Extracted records
———

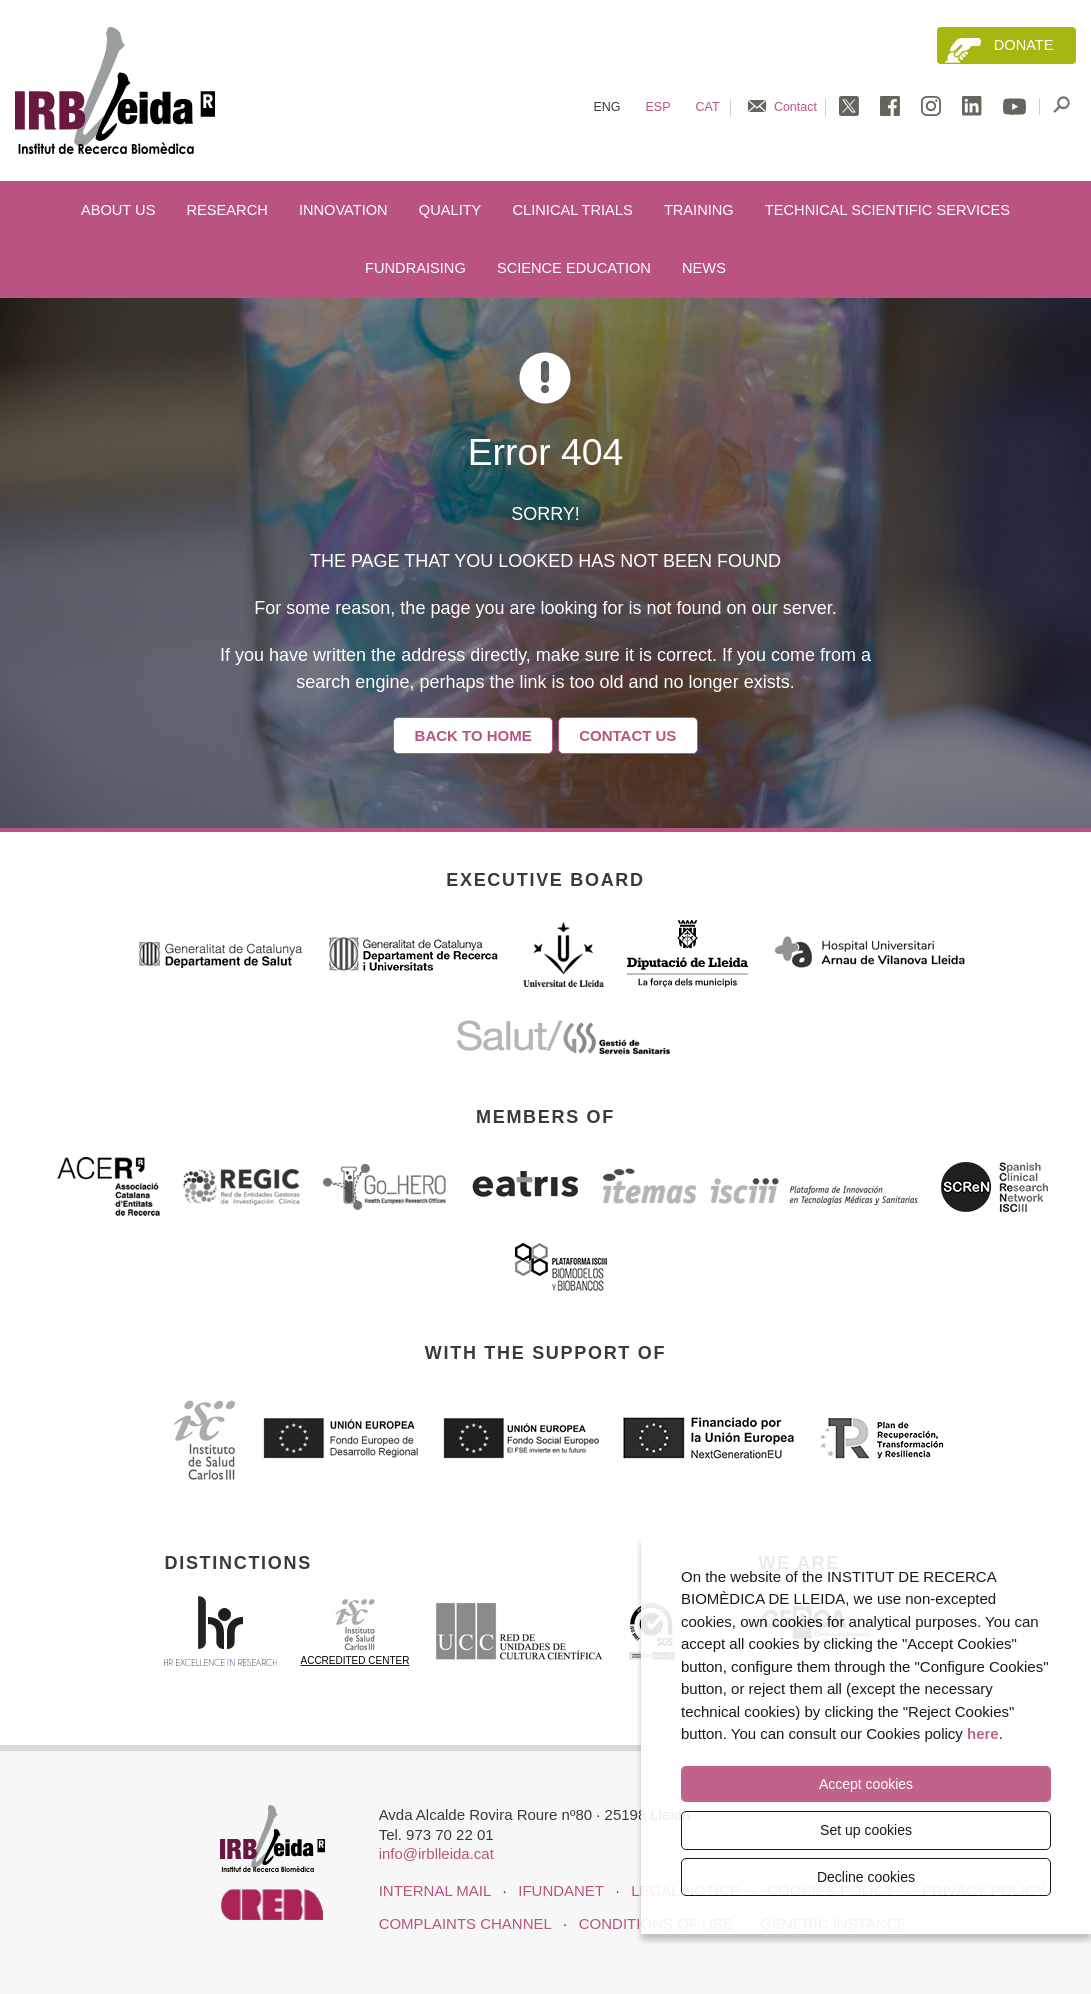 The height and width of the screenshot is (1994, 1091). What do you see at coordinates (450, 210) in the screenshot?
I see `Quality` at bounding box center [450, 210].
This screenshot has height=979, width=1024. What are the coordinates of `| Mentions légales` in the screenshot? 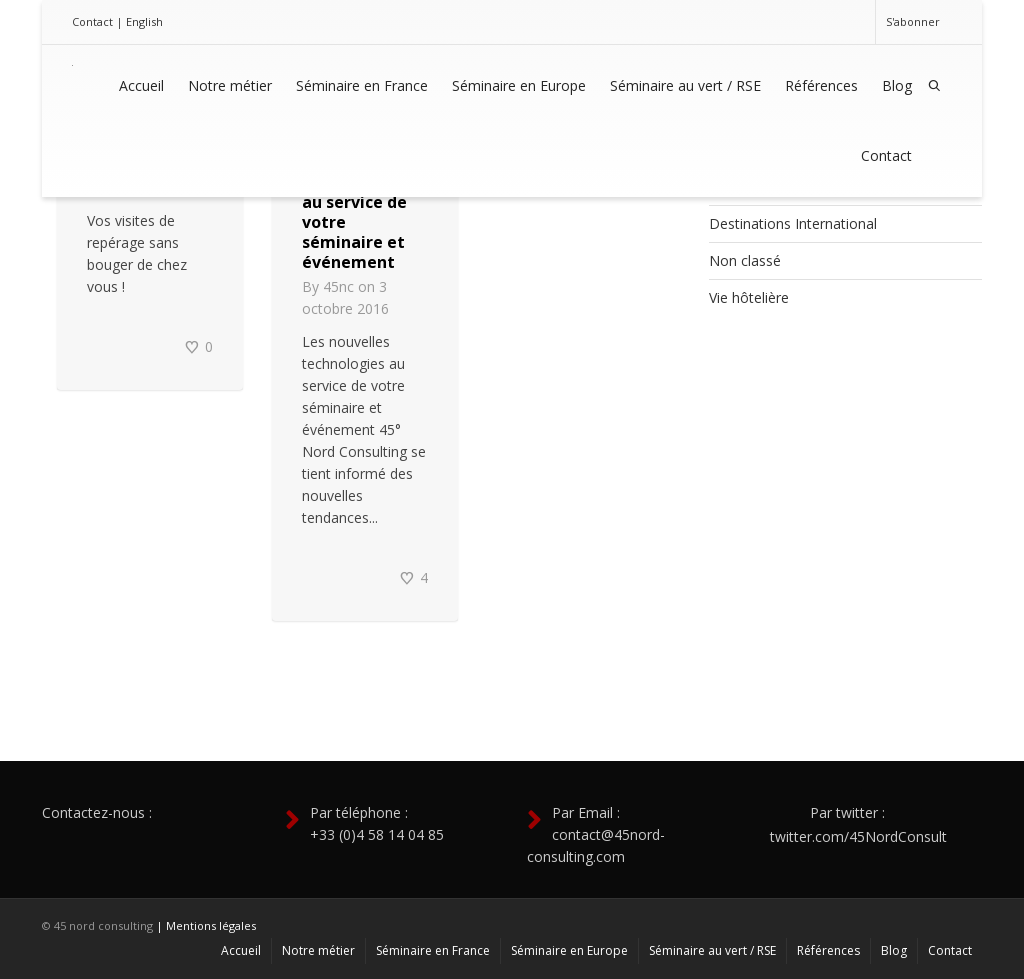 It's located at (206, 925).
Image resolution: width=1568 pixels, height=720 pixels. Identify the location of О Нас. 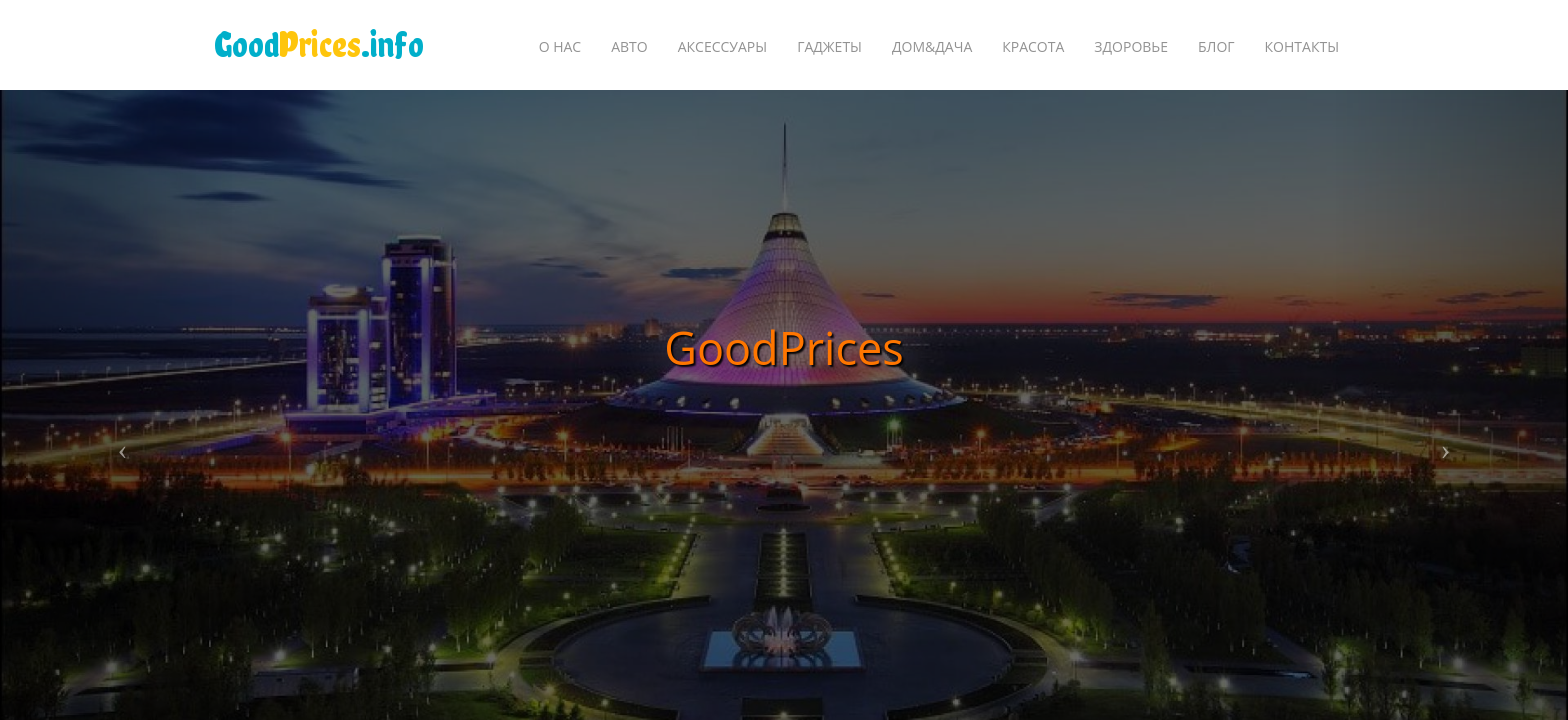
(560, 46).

———

### EXERCISE AIM
What is needed is an exact transcription of the lines from the one holding "Image resolution: width=1568" to the end of the data, with every picture left out.

### FINISHED EXERCISE
Image resolution: width=1568 pixels, height=720 pixels. Identify the location of О Нас. 
(560, 46).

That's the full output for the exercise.